I reported it to the Cambridge Police an hour later. Taking some time to gain resilience- it was upsetting. The routine query and my describing the guy followed. The officer looked at my shoes when I told him that I had kicked him, and he remarked: 'That must have hurt him !' I said :'I hope so.'

He asked me if I could identify the culprit if I saw him again and said that a detective might get in touch with me later.

We duly thanked the officer and went to the potluck. They loved the baked chicken legs I made.

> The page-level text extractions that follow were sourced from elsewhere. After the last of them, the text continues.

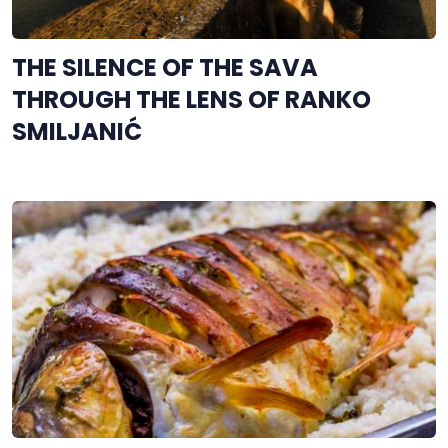
THE SILENCE OF THE SAVA
THROUGH THE LENS OF RANKO
SMILJANIĆ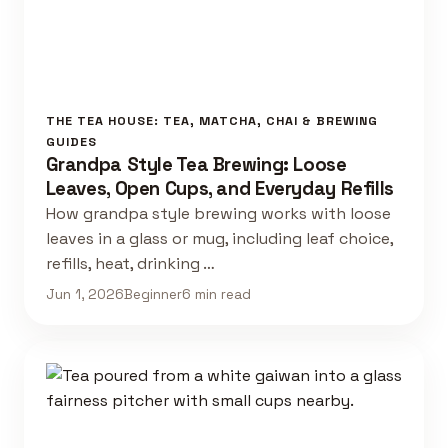
THE TEA HOUSE: TEA, MATCHA, CHAI & BREWING
GUIDES
Grandpa Style Tea Brewing: Loose
Leaves, Open Cups, and Everyday Refills
How grandpa style brewing works with loose
leaves in a glass or mug, including leaf choice,
refills, heat, drinking …
Jun 1, 2026
Beginner
6 min read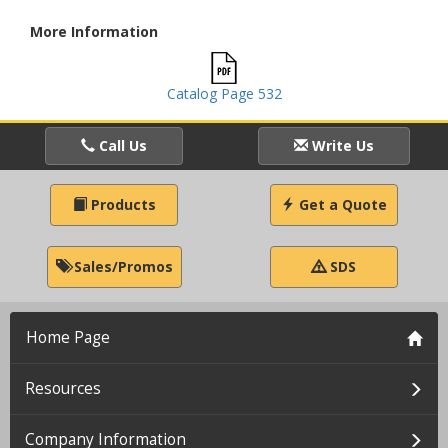
More Information
Catalog Page 532
Call Us
Write Us
Products
Get a Quote
Sales/Promos
SDS
Home Page
Resources
Company Information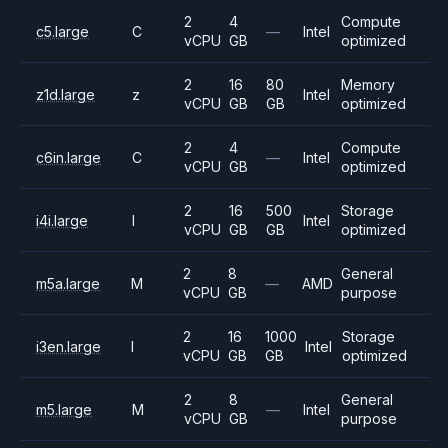
2
4
Compute
c5.large
C
—
Intel
vCPU
GB
optimized
2
16
80
Memory
z1d.large
z
Intel
vCPU
GB
GB
optimized
2
4
Compute
c6in.large
C
—
Intel
vCPU
GB
optimized
2
16
500
Storage
i4i.large
I
Intel
vCPU
GB
GB
optimized
2
8
General
m5a.large
M
—
AMD
vCPU
GB
purpose
2
16
1000
Storage
i3en.large
I
Intel
vCPU
GB
GB
optimized
2
8
General
m5.large
M
—
Intel
vCPU
GB
purpose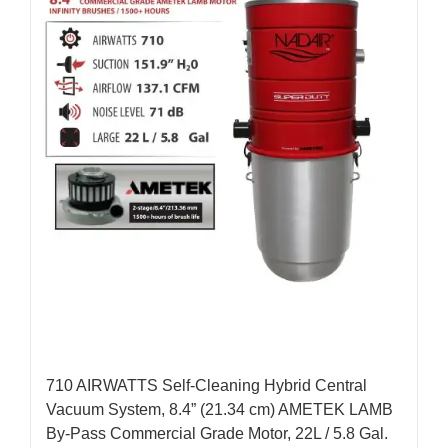
710 AIRWATTS Self-Cleaning Hybrid Central
Vacuum System, 8.4” (21.34 cm) AMETEK LAMB
By-Pass Commercial Grade Motor, 22L / 5.8 Gal.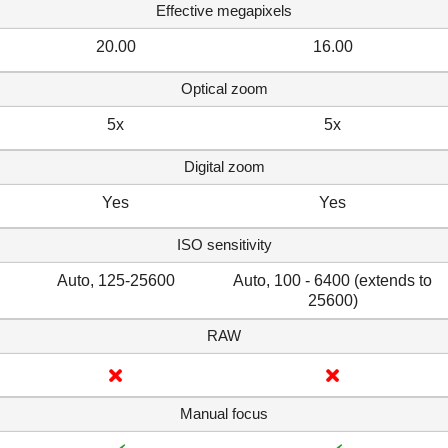
Effective megapixels
20.00
16.00
Optical zoom
5x
5x
Digital zoom
Yes
Yes
ISO sensitivity
Auto, 125-25600
Auto, 100 - 6400 (extends to
25600)
RAW
Manual focus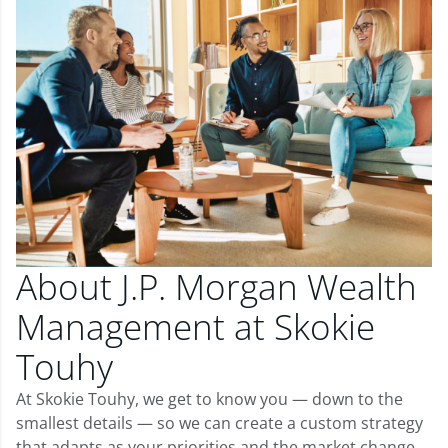
About J.P. Morgan Wealth
Management at Skokie
Touhy
At Skokie Touhy, we get to know you — down to the
smallest details — so we can create a custom strategy
that adapts as your priorities and the market change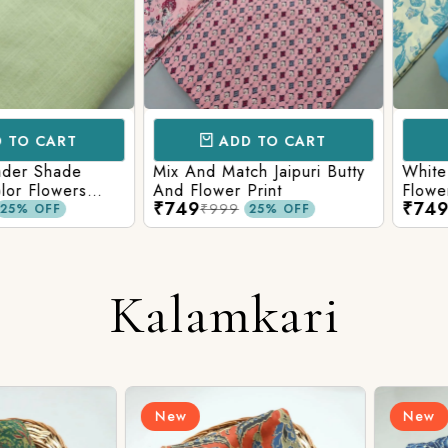
CART
ADD TO CART
AD
 Shade
Mix And Match Jaipuri Butty
White Shad
Flowers
And Flower Print
Flower Jaal
₹749
₹749
ng Solid
Matching S
₹999
₹99
OFF
25% OFF
Kalamkari
New
New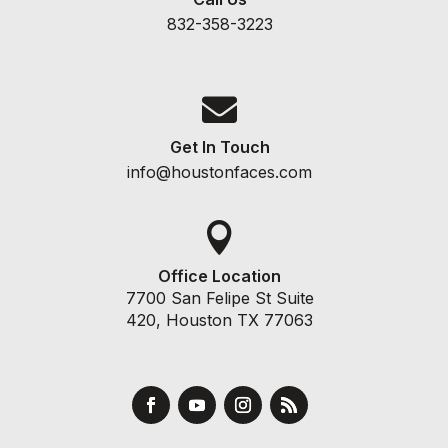
832-358-3223

Get In Touch
info@houstonfaces.com

Office Location
7700 San Felipe St Suite
420, Houston TX 77063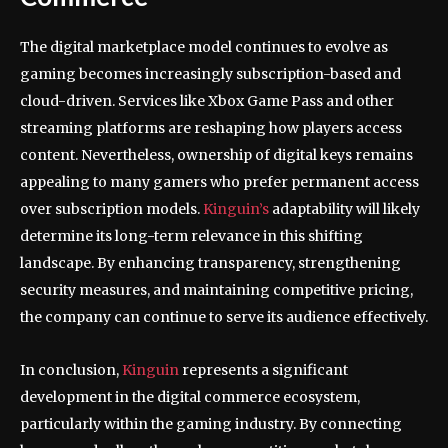
The digital marketplace model continues to evolve as
gaming becomes increasingly subscription-based and
cloud-driven. Services like Xbox Game Pass and other
streaming platforms are reshaping how players access
content. Nevertheless, ownership of digital keys remains
appealing to many gamers who prefer permanent access
over subscription models.
Kinguin’s
adaptability will likely
determine its long-term relevance in this shifting
landscape. By enhancing transparency, strengthening
security measures, and maintaining competitive pricing,
the company can continue to serve its audience effectively.
In conclusion,
Kinguin
represents a significant
development in the digital commerce ecosystem,
particularly within the gaming industry. By connecting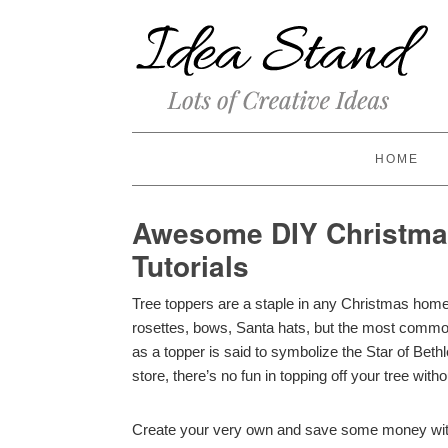
HOME
Awesome DIY Christmas
Tutorials
Tree toppers are a staple in any Christmas hom
rosettes, bows, Santa hats, but the most common 
as a topper is said to symbolize the Star of Bet
store, there’s no fun in topping off your tree with
Create your very own and save some money with t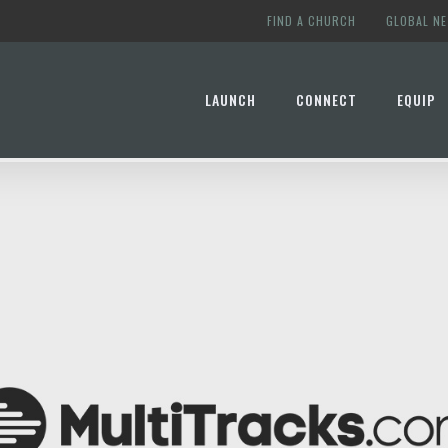
FIND A CHURCH
GLOBAL N
LAUNCH
CONNECT
EQUIP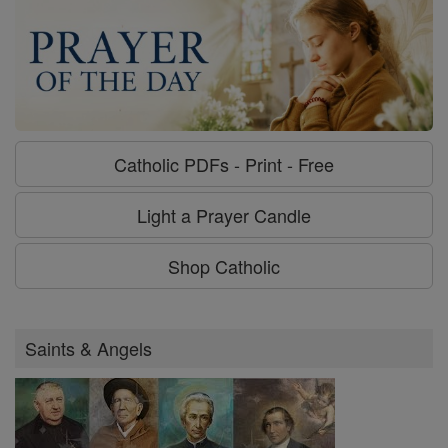
Catholic PDFs - Print - Free
Light a Prayer Candle
Shop Catholic
Saints & Angels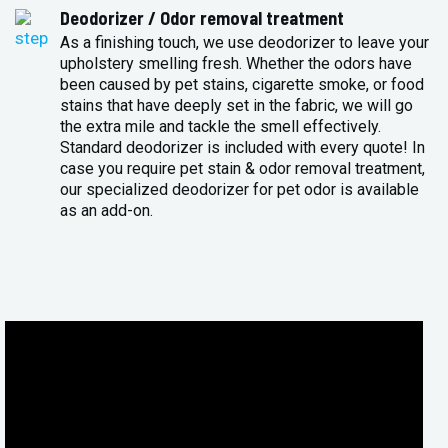
Deodorizer / Odor removal treatment
As a finishing touch, we use deodorizer to leave your
upholstery smelling fresh. Whether the odors have
been caused by pet stains, cigarette smoke, or food
stains that have deeply set in the fabric, we will go
the extra mile and tackle the smell effectively.
Standard deodorizer is included with every quote! In
case you require pet stain & odor removal treatment,
our specialized deodorizer for pet odor is available
as an add-on.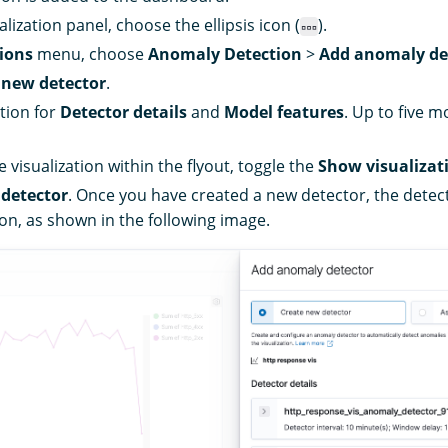
lization panel, choose the ellipsis icon (
).
ions
menu, choose
Anomaly Detection
>
Add anomaly de
 new detector
.
tion for
Detector details
and
Model features
. Up to five m
 visualization within the flyout, toggle the
Show visualizat
 detector
. Once you have created a new detector, the detec
ion, as shown in the following image.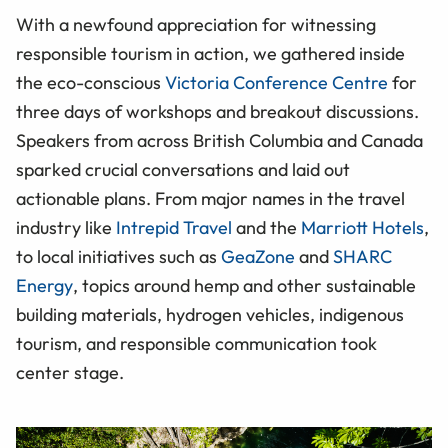
With a newfound appreciation for witnessing
responsible tourism in action, we gathered inside
the eco-conscious
Victoria Conference Centre
for
three days of workshops and breakout discussions.
Speakers from across British Columbia and Canada
sparked crucial conversations and laid out
actionable plans. From major names in the travel
industry like
Intrepid Travel
and the
Marriott Hotels
,
to local initiatives such as
GeaZone
and
SHARC
Energy
, topics around hemp and other sustainable
building materials, hydrogen vehicles, indigenous
tourism, and responsible communication took
center stage.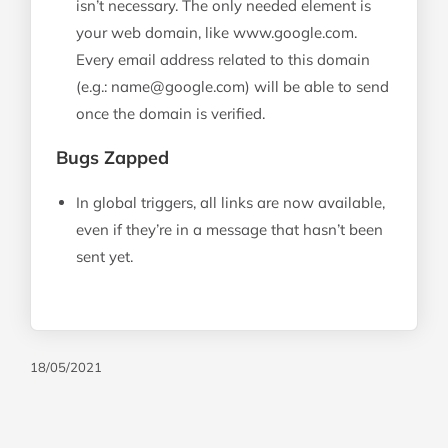
isn’t necessary. The only needed element is
your web domain, like www.google.com.
Every email address related to this domain
(e.g.:
name@google.com
) will be able to send
once the domain is verified.
Bugs Zapped
In global triggers, all links are now available,
even if they’re in a message that hasn’t been
sent yet.
18/05/2021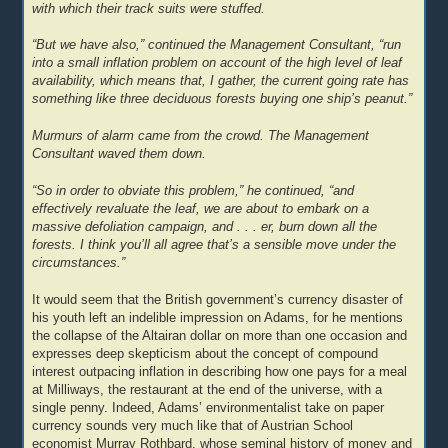
with which their track suits were stuffed.
“But we have also,” continued the Management Consultant, “run
into a small inflation problem on account of the high level of leaf
availability, which means that, I gather, the current going rate has
something like three deciduous forests buying one ship’s peanut.”
Murmurs of alarm came from the crowd. The Management
Consultant waved them down.
“So in order to obviate this problem,” he continued, “and
effectively revaluate the leaf, we are about to embark on a
massive defoliation campaign, and . . . er, burn down all the
forests. I think you’ll all agree that’s a sensible move under the
circumstances.”
It would seem that the British government’s currency disaster of
his youth left an indelible impression on Adams, for he mentions
the collapse of the Altairan dollar on more than one occasion and
expresses deep skepticism about the concept of compound
interest outpacing inflation in describing how one pays for a meal
at Milliways, the restaurant at the end of the universe, with a
single penny. Indeed, Adams’ environmentalist take on paper
currency sounds very much like that of Austrian School
economist Murray Rothbard, whose seminal history of money and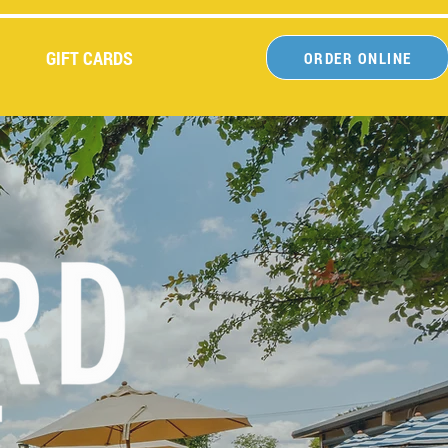
GIFT CARDS
ORDER ONLINE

It was a great party. I specially liked the making of "Feuerzangenbowle" (fire pliers punch)

Don't worry, we didn't have to drink it with the fire.

My analysis:
We had an ad shoot at Prudential, and I was dressed in formal and killer boots. Probably that incited him. Only if he knew I am a Poor Indian Graduate Student (PIGS), carrying everything in my purse- including my new phone and my camera for the party. And of course, my wallet with cards and cash in it, key rings, a perfume, comb, a DVD I had to return. I thought I was carrying my passport too. I wouldn't have given it away for anything.

I had the potluck to attend so I was carrying some food - that put me at a disadvantage. Usually they target women with infants or heavy loads.

He looked like a drug addict to me - in dire need of some cash.

One of my friends said : He was too slow, if it was your purse.
I said: I probably look less dangerous than I am.